▸ **Task requirements**
Everything from the line containing "Segment duodenum." to the end of the data must be duplicated word for word, and nothing else may appear.

▸ **Source records**

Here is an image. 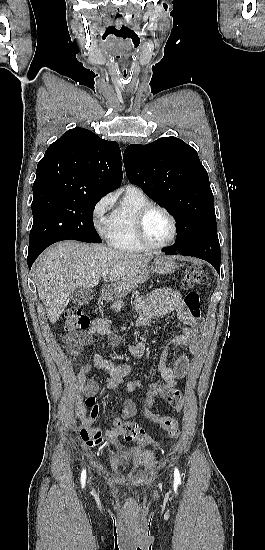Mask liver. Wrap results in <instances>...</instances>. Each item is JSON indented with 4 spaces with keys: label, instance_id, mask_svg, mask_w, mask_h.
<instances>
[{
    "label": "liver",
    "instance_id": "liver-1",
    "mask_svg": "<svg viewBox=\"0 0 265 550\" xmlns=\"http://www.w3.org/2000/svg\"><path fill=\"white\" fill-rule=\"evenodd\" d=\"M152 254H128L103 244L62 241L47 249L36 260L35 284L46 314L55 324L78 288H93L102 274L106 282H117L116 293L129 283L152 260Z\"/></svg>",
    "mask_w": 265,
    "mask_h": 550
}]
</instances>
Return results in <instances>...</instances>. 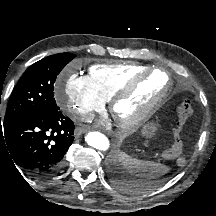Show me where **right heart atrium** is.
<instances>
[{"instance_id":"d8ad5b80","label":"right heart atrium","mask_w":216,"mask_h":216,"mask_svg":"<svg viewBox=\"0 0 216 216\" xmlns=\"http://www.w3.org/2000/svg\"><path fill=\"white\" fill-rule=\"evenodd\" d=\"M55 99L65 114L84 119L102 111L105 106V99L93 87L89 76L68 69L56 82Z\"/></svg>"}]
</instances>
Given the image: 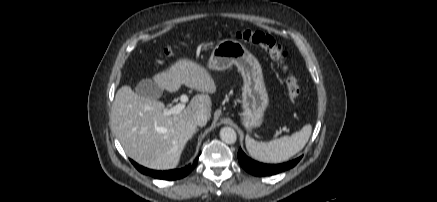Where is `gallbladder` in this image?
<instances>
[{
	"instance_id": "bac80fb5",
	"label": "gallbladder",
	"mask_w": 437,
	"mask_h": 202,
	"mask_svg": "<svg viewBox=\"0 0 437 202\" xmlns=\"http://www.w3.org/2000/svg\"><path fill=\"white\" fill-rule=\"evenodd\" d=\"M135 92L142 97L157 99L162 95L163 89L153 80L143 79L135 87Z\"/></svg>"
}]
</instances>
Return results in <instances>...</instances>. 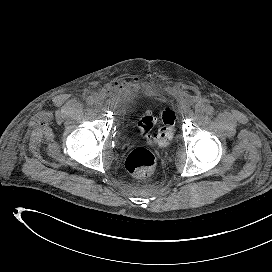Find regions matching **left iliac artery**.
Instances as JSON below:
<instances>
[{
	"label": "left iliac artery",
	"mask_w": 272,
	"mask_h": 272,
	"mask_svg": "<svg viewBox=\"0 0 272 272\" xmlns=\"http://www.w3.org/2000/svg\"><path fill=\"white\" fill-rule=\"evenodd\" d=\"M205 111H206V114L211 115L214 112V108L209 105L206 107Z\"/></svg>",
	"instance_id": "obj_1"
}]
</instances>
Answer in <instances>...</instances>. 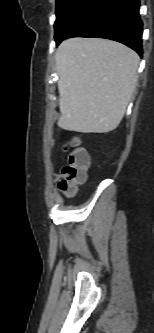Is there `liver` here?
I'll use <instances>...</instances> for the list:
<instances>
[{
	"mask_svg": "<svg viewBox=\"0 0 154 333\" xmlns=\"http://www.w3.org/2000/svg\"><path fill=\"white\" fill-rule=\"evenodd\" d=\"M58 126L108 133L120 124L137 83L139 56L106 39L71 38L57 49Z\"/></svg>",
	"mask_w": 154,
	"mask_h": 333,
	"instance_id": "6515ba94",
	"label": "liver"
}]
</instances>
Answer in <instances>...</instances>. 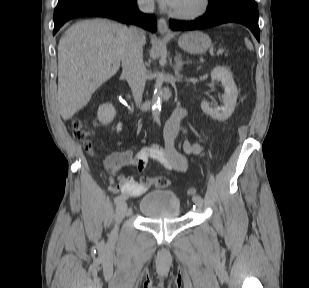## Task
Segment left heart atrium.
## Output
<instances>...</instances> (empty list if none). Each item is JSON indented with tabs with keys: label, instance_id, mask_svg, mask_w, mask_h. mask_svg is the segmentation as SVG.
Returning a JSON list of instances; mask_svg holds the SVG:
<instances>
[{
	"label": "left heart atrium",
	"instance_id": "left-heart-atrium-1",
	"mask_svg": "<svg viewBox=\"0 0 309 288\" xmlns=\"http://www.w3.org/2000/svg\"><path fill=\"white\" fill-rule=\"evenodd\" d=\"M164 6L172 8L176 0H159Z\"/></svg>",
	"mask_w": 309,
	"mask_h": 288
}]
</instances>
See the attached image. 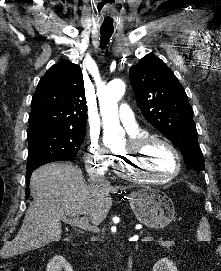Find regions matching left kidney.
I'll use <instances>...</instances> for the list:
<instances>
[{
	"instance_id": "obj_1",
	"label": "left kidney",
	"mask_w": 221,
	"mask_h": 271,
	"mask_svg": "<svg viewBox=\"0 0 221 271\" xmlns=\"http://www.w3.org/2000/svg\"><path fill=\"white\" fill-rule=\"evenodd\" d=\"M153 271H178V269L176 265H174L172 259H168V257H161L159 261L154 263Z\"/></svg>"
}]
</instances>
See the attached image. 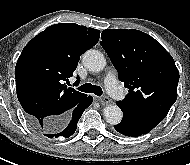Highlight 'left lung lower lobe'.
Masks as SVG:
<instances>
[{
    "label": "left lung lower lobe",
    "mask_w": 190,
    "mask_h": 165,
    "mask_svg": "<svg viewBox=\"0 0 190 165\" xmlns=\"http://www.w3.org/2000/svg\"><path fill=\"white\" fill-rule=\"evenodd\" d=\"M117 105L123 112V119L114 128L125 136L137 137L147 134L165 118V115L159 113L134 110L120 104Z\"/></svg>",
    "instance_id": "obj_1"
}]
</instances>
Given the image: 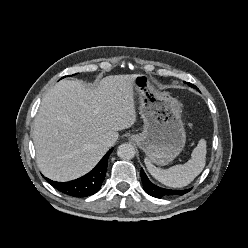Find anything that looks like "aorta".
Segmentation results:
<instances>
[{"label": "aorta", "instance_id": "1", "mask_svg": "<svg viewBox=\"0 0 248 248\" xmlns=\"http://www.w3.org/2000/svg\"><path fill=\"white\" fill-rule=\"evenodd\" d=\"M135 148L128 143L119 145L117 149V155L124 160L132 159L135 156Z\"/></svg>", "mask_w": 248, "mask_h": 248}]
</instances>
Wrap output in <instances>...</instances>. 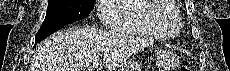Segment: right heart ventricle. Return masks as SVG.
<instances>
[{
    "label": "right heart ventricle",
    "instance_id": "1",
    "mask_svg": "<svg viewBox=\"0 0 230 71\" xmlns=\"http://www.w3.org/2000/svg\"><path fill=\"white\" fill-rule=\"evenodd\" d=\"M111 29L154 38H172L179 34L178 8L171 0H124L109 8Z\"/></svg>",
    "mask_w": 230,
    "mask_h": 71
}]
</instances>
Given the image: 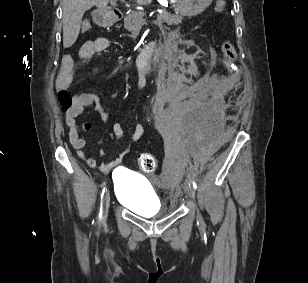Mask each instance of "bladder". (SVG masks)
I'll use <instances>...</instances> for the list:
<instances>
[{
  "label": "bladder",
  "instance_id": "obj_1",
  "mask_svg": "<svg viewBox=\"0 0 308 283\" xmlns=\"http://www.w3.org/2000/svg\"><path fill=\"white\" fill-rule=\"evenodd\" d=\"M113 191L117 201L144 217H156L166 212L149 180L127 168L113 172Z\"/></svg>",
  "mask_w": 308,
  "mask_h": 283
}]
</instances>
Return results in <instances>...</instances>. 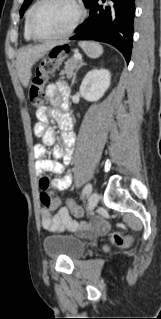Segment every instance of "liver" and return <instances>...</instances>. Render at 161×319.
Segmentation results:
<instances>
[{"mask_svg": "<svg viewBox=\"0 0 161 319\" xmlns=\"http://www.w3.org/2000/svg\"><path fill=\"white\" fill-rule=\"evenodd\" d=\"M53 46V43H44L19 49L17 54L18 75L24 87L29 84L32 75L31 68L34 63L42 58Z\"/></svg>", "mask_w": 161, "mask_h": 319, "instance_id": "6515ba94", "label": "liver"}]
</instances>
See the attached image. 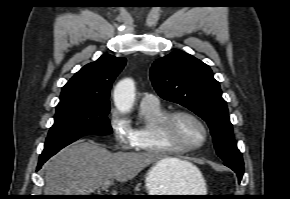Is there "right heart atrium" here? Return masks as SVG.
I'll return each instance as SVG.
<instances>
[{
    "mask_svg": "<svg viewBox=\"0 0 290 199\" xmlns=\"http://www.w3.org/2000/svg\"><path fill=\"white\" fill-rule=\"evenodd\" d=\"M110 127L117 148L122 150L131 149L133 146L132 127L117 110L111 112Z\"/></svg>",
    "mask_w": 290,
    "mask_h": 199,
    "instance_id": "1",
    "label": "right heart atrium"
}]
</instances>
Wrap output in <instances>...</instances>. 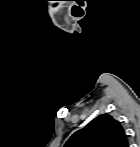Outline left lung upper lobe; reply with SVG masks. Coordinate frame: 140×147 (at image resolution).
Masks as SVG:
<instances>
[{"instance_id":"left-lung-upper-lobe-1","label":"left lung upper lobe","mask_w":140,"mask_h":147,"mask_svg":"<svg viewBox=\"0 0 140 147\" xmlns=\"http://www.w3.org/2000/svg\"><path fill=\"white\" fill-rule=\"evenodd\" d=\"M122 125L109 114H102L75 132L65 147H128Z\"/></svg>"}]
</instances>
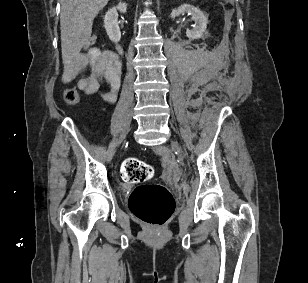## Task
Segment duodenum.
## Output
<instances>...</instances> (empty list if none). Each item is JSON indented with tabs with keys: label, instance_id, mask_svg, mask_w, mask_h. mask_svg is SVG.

▸ **Problem solution**
Segment duodenum.
## Output
<instances>...</instances> (empty list if none). Each item is JSON indented with tabs with keys: label, instance_id, mask_svg, mask_w, mask_h. mask_svg is SVG.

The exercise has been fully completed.